For neighbourhood chain of supermarkets, Lucky Supermarket, switching product price tags to the riel was a gamble that paid off. Sales transactions in riel, to the surprise of its owners, shot up!
The Lucky Supermarket chain experienced a 15 per cent jump in sales transactions in riel last year when products were displayed in riel, even though buyers had the option to pay either in the local currency or in US dollars.
“In 2017 we started to display the riel currency price (tags), a requirement by the NBC [National Bank of Cambodia] and we see more spending in riel because the customers’ perception is that (products) in riel is less expensive compared to the US dollars,” Patty Heng, chief operations officer of DFI Lucky Private Limited, which manages the Lucky Supermarket chain in Cambodia told The Post.
In 2017, the Ministry of Commerce issued a prakas to all business outlets to tag their products and services in riel, as part of the government’s campaign to promote a wider usage of the national currency.
So what contributed to the jump in sales?
Heng explains: “It is because the Cambodian riel is now being promoted, the exchange rate of the riel is stable and it is a good move by NBC to promote the domestic currency. So, when the price displays are in riel, the perception among the customers is that it is cheaper."
“This is the feedback we received from our customers after our own survey in our stores. Our products are better quality and our pricing is about five to ten per cent different from prices when compared to the wet markets."
“So when we display the price tag in riel, customers think our price is competitive and this is advantageous for us. It is very positive. That’s why in our fresh (produce) division, the riel sign is a lot bigger now,” added Heng.
Although shopping malls and supermarkets are beginning to display their prices in both riel and dollars, following NBC’s directive, ironically many of the retail transactions are still being carried out in the greenback, which has become the norm in the local business scene.
But, Lucky Supermarket has bigger plans to promote the riel at its outlets – not only to abide by the NBC directives but also to reach out to the increasing domestic Cambodian supermarket customers,who easily make up 85 per cent of its shoppers.
Heng said that the management is even contemplating making all pricing in the riel after noting the positive trend but is currently unable to do because of the system limitations which does not accept too many zeros.
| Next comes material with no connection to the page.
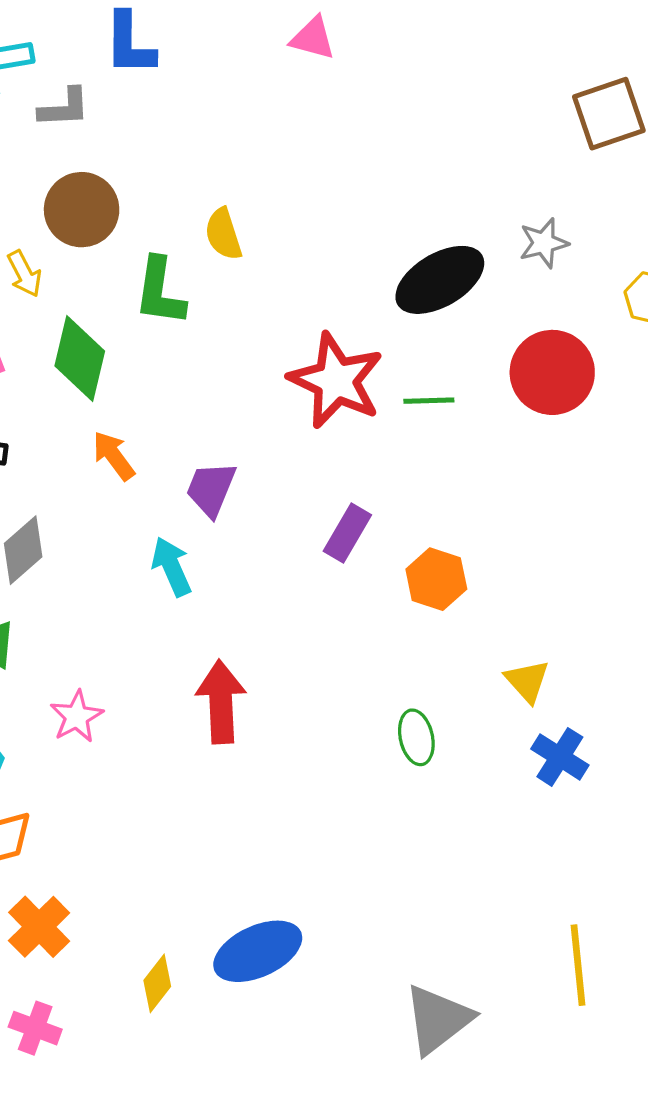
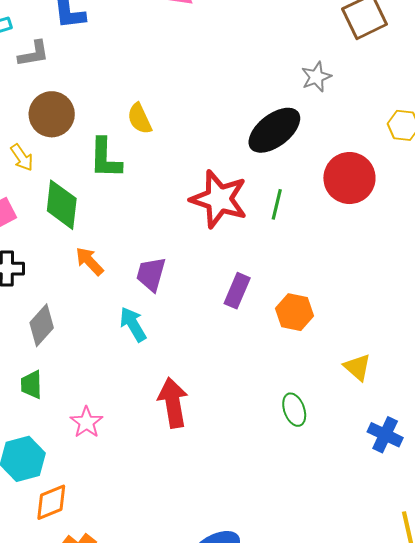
gray star: (544, 243) -> (316, 77), moved
green line: (429, 401) -> (277, 204), turned -68
blue cross: (560, 757) -> (385, 435), moved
“We are exploring the possibility of a system upgrade and once we have made the changes we will be able overcome this problem. Maybe in two years it is possible to have all pricing in the riel because we, as a group, want to identify with the local culture and local currency. We arehere to serve the local community. That is our goal,” she added.
Lucky Supermarket, a member of the Hong Kong-based Dairy Farm International Group, has 18 stores and another four more outlets will be opened within the next eight weeks. It employs 1,300 workers.
According to Heng, the company operates in nine countries and the national currencies of those are used.
“We also operate in Vietnam and we use the Vietnamese dong,” she added.
The supermarket, which began operations in 1993, has taken its riel usage a step further. It sources its fresh produce, such as melons and pineapples from local farmers through contract farming and they are paid in riel.
“About 30 per cent of our fresh products are paid in riel. We have contract farming with farmers and they prefer to accept payments in riel,” said Heng.